• Task prompt:
Write the listing out again word for word, leaving each picture behind.
Segment Start: Records to process
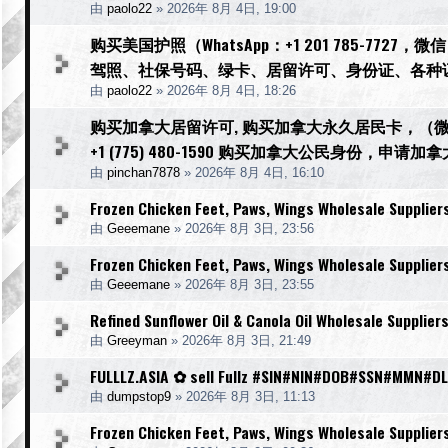
由
paolo22
»
2026年 8月 4日, 19:00
购买美国护照（WhatsApp：+1 201 785-77
驾照、社保号码、绿卡、居留许可、身份证、各种
由
paolo22
»
2026年 8月 4日, 18:26
购买加拿大居留许可, 购买加拿大永久居民卡，（微信：Sc
+1 (775) 480-1590 购买加拿大公民身份
由
pinchan7878
»
2026年 8月 4日, 16:10
Frozen Chicken Feet, Paws, Wings Wholesale Supplier
由
Geeemane
»
2026年 8月 3日, 23:56
Frozen Chicken Feet, Paws, Wings Wholesale Supplier
由
Geeemane
»
2026年 8月 3日, 23:55
Refined Sunflower Oil & Canola Oil Wholesale Supplier
由
Greeyman
»
2026年 8月 3日, 21:49
FULLLZ.ASIA ✿ sell Fullz #SIN#NIN#DOB#SSN#MMN#DL
由
dumpstop9
»
2026年 8月 3日, 11:13
Frozen Chicken Feet, Paws, Wings Wholesale Supplier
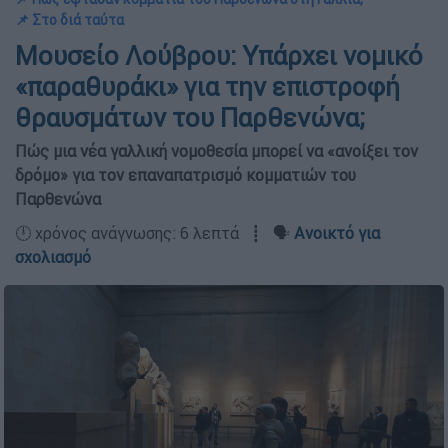
📌 Στο διά ταύτα
Μουσείο Λούβρου: Υπάρχει νομικό
«παραθυράκι» για την επιστροφή
θραυσμάτων του Παρθενώνα;
Πώς μια νέα γαλλική νομοθεσία μπορεί να «ανοίξει τον
δρόμο» για τον επαναπατρισμό κομματιών του
Παρθενώνα
🕛 χρόνος ανάγνωσης: 6 λεπτά ┋ 🗣️
Ανοικτό για
σχολιασμό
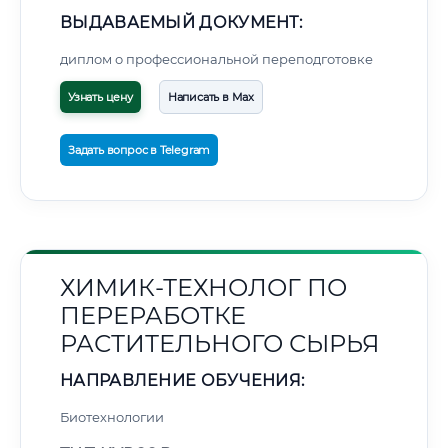
ВЫДАВАЕМЫЙ ДОКУМЕНТ:
диплом о профессиональной переподготовке
Узнать цену
Написать в Max
Задать вопрос в Telegram
ХИМИК-ТЕХНОЛОГ ПО
ПЕРЕРАБОТКЕ
РАСТИТЕЛЬНОГО СЫРЬЯ
НАПРАВЛЕНИЕ ОБУЧЕНИЯ:
Биотехнологии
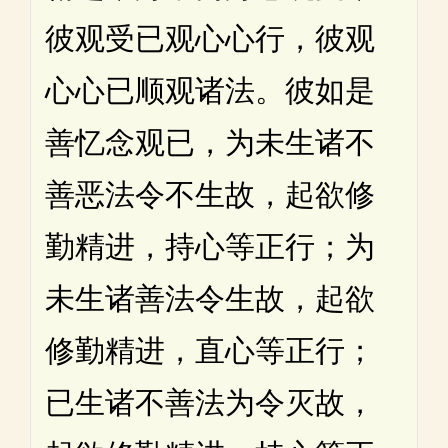
彼观受已观心心行，彼观
心心已顺观诸法。彼如是
善忆念观已，为未生诸不
善恶法令不生故，起欲修
勤精进，持心等正行；为
未生诸善法令生故，起欲
修勤精进，直心等正行；
已生诸不善法为令灭故，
Segment End: Records to process
• Response to this task:
由
paolo22
»
2026年 8月 4日, 19:00
购买美国护照（WhatsApp：+1 201 785-77
驾照、社保号码、绿卡、居留许可、身份证、各种
由
paolo22
»
2026年 8月 4日, 18:26
购买加拿大居留许可, 购买加拿大永久居民卡，（微信：Sc
+1 (775) 480-1590 购买加拿大公民身份
由
pinchan7878
»
2026年 8月 4日, 16:10
Frozen Chicken Feet, Paws, Wings Wholesale Supplier
由
Geeemane
»
2026年 8月 3日, 23:56
Frozen Chicken Feet, Paws, Wings Wholesale Supplier
由
Geeemane
»
2026年 8月 3日, 23:55
Refined Sunflower Oil & Canola Oil Wholesale Supplier
由
Greeyman
»
2026年 8月 3日, 21:49
FULLLZ.ASIA ✿ sell Fullz #SIN#NIN#DOB#SSN#MMN#DL
由
dumpstop9
»
2026年 8月 3日, 11:13
Frozen Chicken Feet, Paws, Wings Wholesale Supplier
📌 Στο διά ταύτα
Μουσείο Λούβρου: Υπάρχει νομικό
«παραθυράκι» για την επιστροφή
θραυσμάτων του Παρθενώνα;
Πώς μια νέα γαλλική νομοθεσία μπορεί να «ανοίξει τον
δρόμο» για τον επαναπατρισμό κομματιών του
Παρθενώνα
🕛 χρόνος ανάγνωσης: 6 λεπτά ┋ 🗣️
Ανοικτό για
σχολιασμό
ВЫДАВАЕМЫЙ ДОКУМЕНТ:
диплом о профессиональной переподготовке
Узнать цену
Написать в Max
Задать вопрос в Telegram
ХИМИК-ТЕХНОЛОГ ПО
ПЕРЕРАБОТКЕ
РАСТИТЕЛЬНОГО СЫРЬЯ
НАПРАВЛЕНИЕ ОБУЧЕНИЯ:
Биотехнологии
彼观受已观心心行，彼观
心心已顺观诸法。彼如是
善忆念观已，为未生诸不
善恶法令不生故，起欲修
勤精进，持心等正行；为
未生诸善法令生故，起欲
修勤精进，直心等正行；
已生诸不善法为令灭故，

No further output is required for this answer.